WHAT IS EXPECTED:
Using the listing beneath this task, count the lines with the word "profil" and write only the result.

SUPPLIED INFORMATION:

<<<<

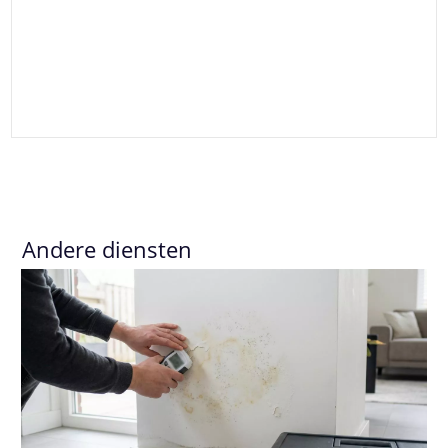
Andere diensten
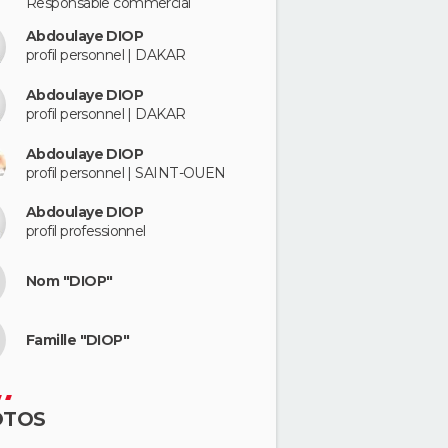
Responsable commercial
Abdoulaye DIOP
profil personnel | DAKAR
Abdoulaye DIOP
profil personnel | DAKAR
Abdoulaye DIOP
profil personnel | SAINT-OUEN
Abdoulaye DIOP
profil professionnel
Nom "DIOP"
Famille "DIOP"
OTOS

>>>>

RESULT OF THIS EXERCISE:
4